James Gray nous avait déjà surpris en 2016 ; pour la première fois, il quittait New York, ville de ses cinq premiers films, pour explorer la jungle amazonienne avec The Lost City of Z. C’était peut-être encore trop proche pour lui ; le voilà qui embarque pour l’espace, et nous avec lui.

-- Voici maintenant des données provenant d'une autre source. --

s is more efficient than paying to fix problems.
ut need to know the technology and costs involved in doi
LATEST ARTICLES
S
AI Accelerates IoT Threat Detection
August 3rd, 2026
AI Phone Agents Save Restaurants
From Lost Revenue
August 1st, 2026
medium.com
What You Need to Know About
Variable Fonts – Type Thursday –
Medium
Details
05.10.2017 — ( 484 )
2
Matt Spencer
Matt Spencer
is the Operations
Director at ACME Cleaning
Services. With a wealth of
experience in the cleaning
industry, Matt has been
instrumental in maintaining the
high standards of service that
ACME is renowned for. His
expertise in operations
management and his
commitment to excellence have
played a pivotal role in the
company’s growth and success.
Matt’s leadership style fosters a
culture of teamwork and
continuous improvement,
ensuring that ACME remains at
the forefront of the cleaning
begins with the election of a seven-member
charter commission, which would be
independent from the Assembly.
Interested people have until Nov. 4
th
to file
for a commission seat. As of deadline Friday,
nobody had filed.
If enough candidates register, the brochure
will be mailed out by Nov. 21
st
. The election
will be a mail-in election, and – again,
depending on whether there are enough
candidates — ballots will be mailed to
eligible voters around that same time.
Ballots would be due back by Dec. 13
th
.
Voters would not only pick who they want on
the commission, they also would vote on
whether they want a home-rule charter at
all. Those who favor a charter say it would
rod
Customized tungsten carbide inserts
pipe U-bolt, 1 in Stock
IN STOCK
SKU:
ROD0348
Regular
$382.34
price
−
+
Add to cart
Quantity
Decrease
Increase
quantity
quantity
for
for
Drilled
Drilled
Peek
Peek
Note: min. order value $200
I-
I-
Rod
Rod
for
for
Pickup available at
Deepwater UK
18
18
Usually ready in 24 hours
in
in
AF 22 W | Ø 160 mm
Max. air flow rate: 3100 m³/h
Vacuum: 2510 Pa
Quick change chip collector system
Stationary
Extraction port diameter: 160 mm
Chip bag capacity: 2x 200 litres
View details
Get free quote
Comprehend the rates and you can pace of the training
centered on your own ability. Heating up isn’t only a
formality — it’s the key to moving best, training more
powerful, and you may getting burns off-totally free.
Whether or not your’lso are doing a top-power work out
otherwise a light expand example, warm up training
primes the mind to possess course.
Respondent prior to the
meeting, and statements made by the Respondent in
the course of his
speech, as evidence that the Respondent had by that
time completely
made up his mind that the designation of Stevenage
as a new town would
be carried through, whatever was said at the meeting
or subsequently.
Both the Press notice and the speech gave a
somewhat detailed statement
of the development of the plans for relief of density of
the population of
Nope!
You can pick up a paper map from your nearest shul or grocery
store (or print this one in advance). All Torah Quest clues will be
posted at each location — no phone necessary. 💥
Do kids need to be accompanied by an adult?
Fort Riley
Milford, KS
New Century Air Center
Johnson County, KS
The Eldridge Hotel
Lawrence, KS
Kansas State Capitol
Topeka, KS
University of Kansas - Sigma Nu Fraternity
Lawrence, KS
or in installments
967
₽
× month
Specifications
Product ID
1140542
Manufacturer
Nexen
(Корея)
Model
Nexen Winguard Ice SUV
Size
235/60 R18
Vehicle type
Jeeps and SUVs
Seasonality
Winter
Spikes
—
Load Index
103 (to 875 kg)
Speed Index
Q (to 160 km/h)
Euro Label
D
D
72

Ad Astra partage avec son prédécesseur un autre point commun : une dimension très métaphysique. Mais c’est là qu’il déstabilise. Car si la portée philosophique du film est louable, elle s’opère dans un cadre étrange, qui mêle une grande élégance formelle à une accumulation de poncifs dont la cohabitation ne s’explique pas. On comprend l’idée de revisiter un genre, qui implique nécessairement de réemployer ses codes ; mais certaines scènes sont pétries de clichés (contenu, dialogues…), à commencer par cet assez gênant briefing lors duquel Brad Pitt est informé de sa mission, ou, plus grave, certains des points culminants de la progression dramatiques. L’admiration quasi fanatique de l’auteur de ces lignes pour Brad Pitt ne l’a pas empêché de faire la moue devant certaines larmes de crocodiles…

Et pourtant, il faut bien reconnaître que se dégage du film une aura toute particulière. Le charisme mélancolique et faussement insensible de Brad Pitt, même si l’on sait qu’il n’est qu’une façade destinée à se briser, parvient à émouvoir. On a beau s’attendre à ce que l’on nous serve les séquences impressionnantes qui accompagnent nécessairement un film dans l’espace, celles-ci coupent le souffle. La réflexion sur la solitude, tout en étant menée de façon très claire, met habilement en parallèle la place de l’homme dans l’univers et celle qu’il occupe parmi ses semblables. Et l’on finit par accomplir avec Brad Pitt ce voyage dont on ne sait pas véritablement où il mène, accompagné par cette étrange voix-off, ces évènements impromptus, et les motifs visuels souvent fascinants qui le rythment : reflets dans les visières, mains tendues…

Sans aller aussi loin qu’une Claire Denis, dont High Life était une pure expérience de déstabilisation, James Gray joue aussi à nous livrer sa version à lui du film spatial, celle d’un auteur certes, mais en conservant bien des codes du genre, sûrement un peu trop. Il en résulte une expérience qui n’est probablement pas celle pour laquelle les nombreux spectateurs, attirés par l’interprète, le thème et le marketing du film, avaient signé. Ce qui peut être une bonne comme une mauvaise surprise.

 

Ad Astra, de James Gray. Avec Brad Pitt, Tommy Lee Jones, Ruth Negga, Donald Sutherland. 2019.